The object of King David’s love was Bathsheba, the wife of another man. The wife, in fact, of his general. David has the man killed and then takes Bathsheba as his own wife, though he already has women enough.
The prophet Nathan comes to the King and tells him a story that provokes David to anger. Nathan reveals that it was all a parable, in which David had played the role of the villain. And the King, who had walked with God for so many years, must face that he has committed a great crime.
Tonight we recite the words of Psalm 51, a psalm traditionally attributed to David in his hour of utter despair over his sin. It is an abject prayer. “According to your abundant mercy, blot out my transgressions. Wash me thoroughly from my iniquity… Hide your face from my sins, and blot out all my iniquities. Create in me a clean heart, O God, and put a new and right spirit within me.”
His sin is so heinous that it reaches back all the way to his mother’s womb. It is as endless and overwhelming as the grave. He does not pray that his faults would be mended. He prays for them to be blotted out. He prays not that God would help him to do better next time, but that God would forget his transgressions altogether. He prays that God would not throw him away like a piece of refuse. He prays not for an improved heart, but for a new and clean heart to be created within him, and for a right spirit to be made new again in him.

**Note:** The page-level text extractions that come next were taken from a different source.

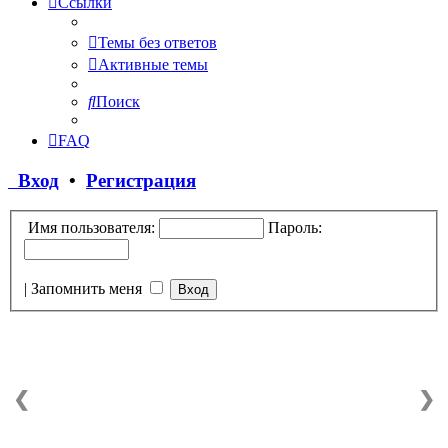
Ссылки
Темы без ответов
Активные темы
Поиск
FAQ
Вход
•
Регистрация
Имя пользователя:
Пароль:
|
Запомнить меня
❮
❯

When this poetic version of David looks at himself he does not see a fixer-upper. He sees a teardown. He begs God for a fresh start, another chance, a new creation. From this very abyss of need, he grasps something important about the God he has known since he was a boy: “The sacrifice acceptable to God is a broken spirit; a broken and contrite heart, O God, you will not despise.”
As one commentator points out, it is common for the Biblical prophets to call for ethical conduct as a sacrifice to God that is preferable to burnt offerings. But “here there is an arresting new emphasis on an inward condition of contrition. It is a person’s remorse over past actions, or perhaps simply his authentic grief over his desperate plight, that God accepts instead of sacrifice.”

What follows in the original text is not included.